In “Hyperballad,” Bjork’s narrator leaves her lover every morning, goes to a cliff, and tosses objects over the edge in some type of personal cleansing ritual.  This narrator also contemplates her own mortality by wondering what types of sounds she’d make as she lands against the jagged rocks.  She returns to her lover and says that she goes through this “so I can feel happier / to be safe up here with you.”  It’s romantic in the sense that she’s confronting personal demons – materialistic obsessions, a fear of death, or whatever – in order to break down any barriers between her and her lover.  It’s also kind of crazy; we might expect our partners to go for an early morning jog or a drive around the neighborhood to clear their mind rather than throwing carburetors and discarded dishware off a ledge.

This clash of emotions (put bluntly – the romantic meeting the weird), captures the experience of listening to a Bjork album; enjoying the beautiful moments means accepting (and occasionally finding beauty) in the strange quirks.

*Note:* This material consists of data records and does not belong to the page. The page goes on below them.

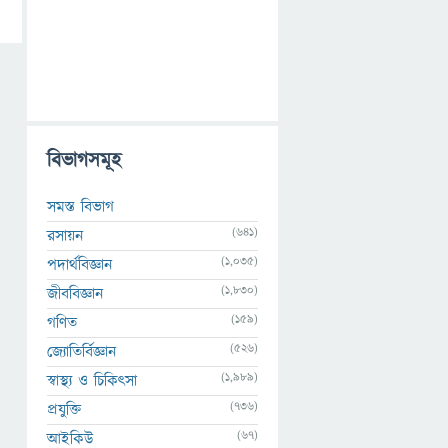
বিভাগসমূহ
সমস্ত বিভাগ
(641)
রসায়ন
(1,035)
পদার্থবিজ্ঞান
(1,830)
জীববিজ্ঞান
(159)
গণিত
(526)
জ্যোতির্বিজ্ঞান
(1,989)
স্বাস্থ্য ও চিকিৎসা
(736)
প্রযুক্তি
(67)
আইকিউ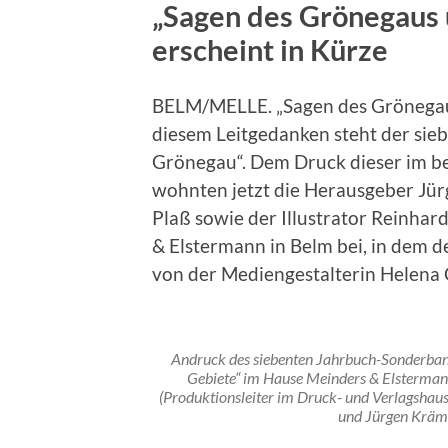
„Sagen des Grönegaus
erscheint in Kürze
BELM/MELLE. „Sagen des Grönegau
diesem Leitgedanken steht der sie
Grönegau“. Dem Druck dieser im b
wohnten jetzt die Herausgeber Jür
Plaß sowie der Illustrator Reinhar
& Elstermann in Belm bei, in dem
von der Mediengestalterin Helena
Andruck des siebenten Jahrbuch-Sonderba
Gebiete“ im Hause Meinders & Elstermann 
(Produktionsleiter im Druck- und Verlagshaus
und Jürgen Kräm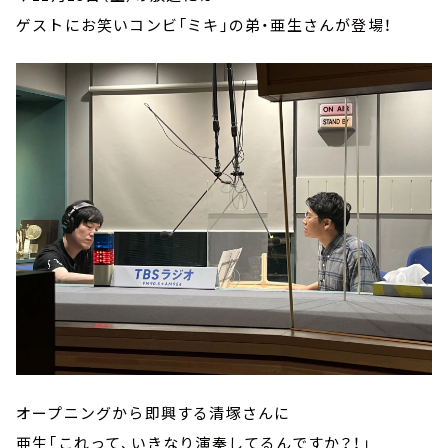
ゲストにお笑いコンビ「ミキ」の弟・亜生さんが登場！
オープニングから即興する清塚さんに
亜生「これって、いきなり演奏してるんですか？！」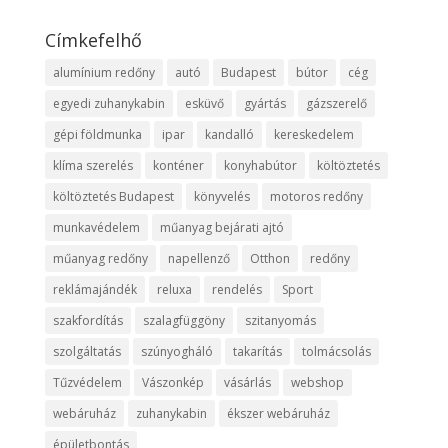
Címkefelhő
alumínium redőny
autó
Budapest
bútor
cég
egyedi zuhanykabin
esküvő
gyártás
gázszerelő
gépi földmunka
ipar
kandalló
kereskedelem
klíma szerelés
konténer
konyhabútor
költöztetés
költöztetés Budapest
könyvelés
motoros redőny
munkavédelem
műanyag bejárati ajtó
műanyag redőny
napellenző
Otthon
redőny
reklámajándék
reluxa
rendelés
Sport
szakfordítás
szalagfüggöny
szitanyomás
szolgáltatás
szúnyogháló
takarítás
tolmácsolás
Tűzvédelem
Vászonkép
vásárlás
webshop
webáruház
zuhanykabin
ékszer webáruház
épületbontás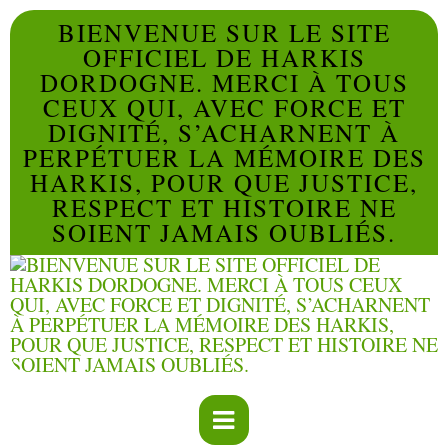
BIENVENUE SUR LE SITE
OFFICIEL DE HARKIS
DORDOGNE. MERCI À TOUS
CEUX QUI, AVEC FORCE ET
DIGNITÉ, S’ACHARNENT À
PERPÉTUER LA MÉMOIRE DES
HARKIS, POUR QUE JUSTICE,
RESPECT ET HISTOIRE NE
SOIENT JAMAIS OUBLIÉS.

The Brodsky Quartet remix of the song only heightens both extremes.  The original starts as a shadowy echo and swells along with the narrator’s storyline.  However, the string quartet treatment gives the song an ironic ultra-modern feel.  If the original felt like a cold autumn sunrise, this sounds like the sparsely decorated flat the couple shares.  At times (perhaps when the light shines in the window), the strings and Bjork settle on a beautiful chord, only to find the strings take a quick turn toward something more dissonant.  When compared with the version on Post, Bjork sounds less settled on this version.  If the album cut is Bjork finding peace in her sunrise tosses, the string quartet version feels like the unsettled version that drove her to throw things in the first place.  Still, both arrangements have these moments of clarity where everything locks in, Bjork sounds heavenly, and the arrangement follows suit.  I suppose this is how littering off of a cliff ends up even vaguely romantic.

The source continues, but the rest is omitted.